Clarken, a 15-year veteran of Nielsen who has also worked for News Corp and Akamai Technologies, joins Criteo on Nov. 25 and will relocate from the U.S. to Paris. Nielsen does not plan to replace Clarken’s role this year.

Speaking on Criteo’s third-quarter earnings call Wednesday, outgoing CEO and co-founder Jean-Baptise Rudelle said Clarken “has a lot of experience in transformation” and will help the company forge more partnerships.

“I think Megan’s going to help us in building the right partnerships with the measurement ecosystem, and I think that’s going to be super useful,” Rudelle said on the call. Criteo declined to make Rudelle or Clarken available to comment.

At school in New Zealand Clarken was a track and field star. She qualified to compete in the long jump in the 1988 Seoul Olympics but she was forced to drop out through injury. Her drive for sports transitioned into her work. “There’s a reason she was an Olympic athlete: she gets stuff done,” said Dave Morgan, CEO at advanced TV ad company Simulmedia.

Morgan, who has worked alongside Nielsen for more than a decade, describes Clarken as a well-liked and smart “operator.” Clarken worked her way up the ranks from product roles through to leading the measurement firm’s commercial teams as the business transformed from being a hardware and research company to focusing more of its efforts on software and data.

“Nielsen was not a company that was friendly to the market.
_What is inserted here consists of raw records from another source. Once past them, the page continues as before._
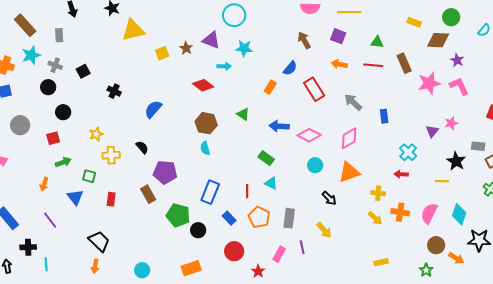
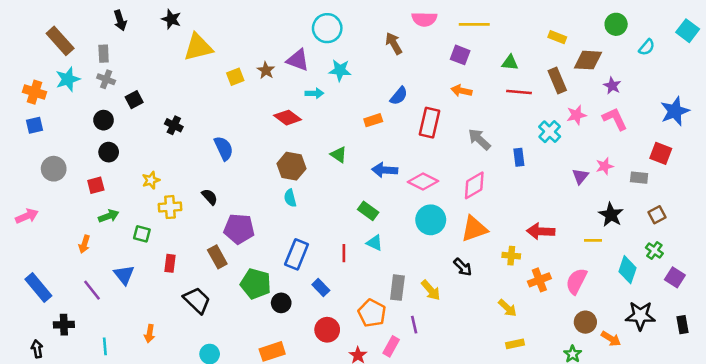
green circle: (451, 17) -> (616, 24), moved
brown arrow: (304, 40) -> (394, 43), moved
brown rectangle: (404, 63) -> (557, 81), moved
gray cross: (55, 65) -> (106, 79), moved
red line: (373, 65) -> (519, 92), moved
pink star: (429, 83) -> (576, 115), size x0.7
black circle: (48, 87) -> (104, 120), moved
orange rectangle: (270, 87) -> (373, 120), turned 40
red rectangle: (314, 89) -> (429, 123), turned 45
blue semicircle: (153, 109) -> (224, 148), turned 114
gray rectangle: (478, 146) -> (639, 178), moved
cyan cross: (408, 152) -> (550, 132), moved
cyan circle: (315, 165) -> (431, 220), size x1.5
red arrow: (401, 174) -> (541, 231), size x1.5
blue triangle: (75, 197) -> (124, 275), moved
black arrow: (329, 198) -> (463, 267), moved
orange cross: (400, 212) -> (539, 280), turned -30
cyan diamond: (459, 214) -> (628, 270), moved
orange pentagon: (259, 217) -> (372, 313), moved
yellow arrow: (375, 218) -> (507, 308), moved
yellow arrow: (324, 230) -> (431, 290), moved
black trapezoid: (99, 241) -> (197, 300), moved
pink rectangle: (279, 254) -> (391, 346), moved
cyan line: (46, 264) -> (105, 346), moved
orange arrow: (95, 266) -> (150, 334), moved

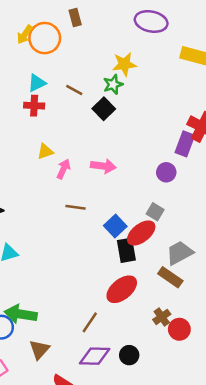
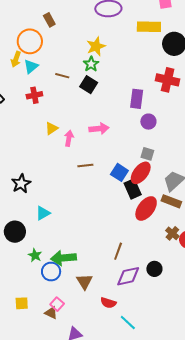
yellow arrow: (25, 34) -> (16, 59), moved
cyan triangle: (37, 83) -> (31, 66), moved
purple rectangle: (185, 144) -> (137, 99), moved
red ellipse: (122, 289) -> (146, 208), moved

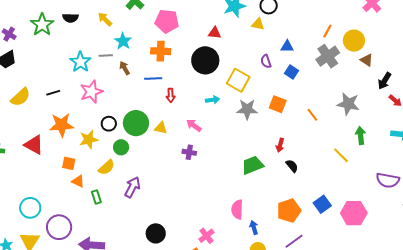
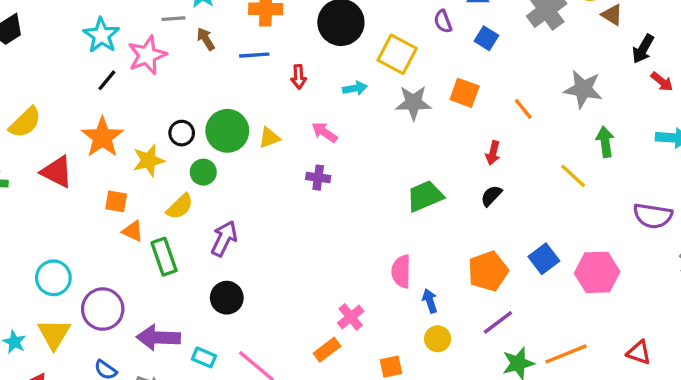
cyan star: (80, 62) -> (101, 35), moved
pink star: (91, 92) -> (147, 55), moved
black line: (53, 93) -> (107, 80), moved, turned -32
red arrow: (171, 95) -> (299, 77), moved
yellow semicircle: (21, 97) -> (25, 122), moved
orange star: (62, 125) -> (102, 137), turned -30
yellow triangle: (161, 128) -> (269, 138), turned -32
red arrow: (280, 145) -> (493, 153), moved
black semicircle: (292, 166) -> (491, 196), turned -96
green rectangle: (96, 197) -> (164, 257), size x1.5
black circle: (156, 233) -> (227, 298), moved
It was a company with a dominant market position that said, ‘You get what you get and don’t get upset’,” Morgan said. “She realized they needed partners.”

Clarken will arrive at a difficult juncture for Criteo, and she must work to rebuild key advertiser demand and shareholder confidence. Criteo’s stock has plummeted from almost $60 in 2014 to trading at around $17 at the time of writing (Wednesday, Oct. 30.) The company’s revenue guidance for the 2019 fiscal year was revised down. Meanwhile, in the third quarter, revenue (excluding traffic acquisition costs) was down 1% year-on-year to $221 million and adjusted net income fell 2% to $35 million (or up 15% to $21 million on a non-adjusted basis.)

Clarken will be required to quickly get large marketers onboard with its newer slate of non-retargeting ad products, such as its “Web Consideration” product that charges on a cost-per-impression or cost-per-thousand basis rather than its usual cost-per-click model and its retail media business. Given her background at a large TV measurement company, Clarken will also likely look to help Criteo make in-roads in the nascent advanced television advertising space — an area largely shielded from “death of the cookie” impact.

As evidenced by Roku’s $150 million acquisition of ad-tech company DataXu last week, it seems every ad-tech player is attempting to be the Google of the advanced TV space right now. Rudelle said on the earnings call that Criteo is currently “testing the waters” in this area, largely thanks to a partnership with LiveRamp to use its audience identity product for ad targeting.

Criteo’s expansion away from being a one-trick retargeting pony is still in its very early days. Rudelle himself had only returned into the CEO role in April 2018 to turnaround the business — his second time in the role having moved back to being executive chairman in 2016.

Matthew Thornton, director of equity research for digital entertainment and digital marketing at SunTrust Robinson Humphrey said one of the biggest questions still hanging around Criteo’s new CEO appointment is: “Why now?”

“The stock is extremely inexpensive, [Criteo] generates cash, is profitable and has a large blue-chip client base. This is clearly worth something,” Thornton said. “[But] we haven’t seen any evidence or green shoots yet that this is going to turn around.”

Update: This article has been updated to correct an earlier misheard quote from Matthew Thornton.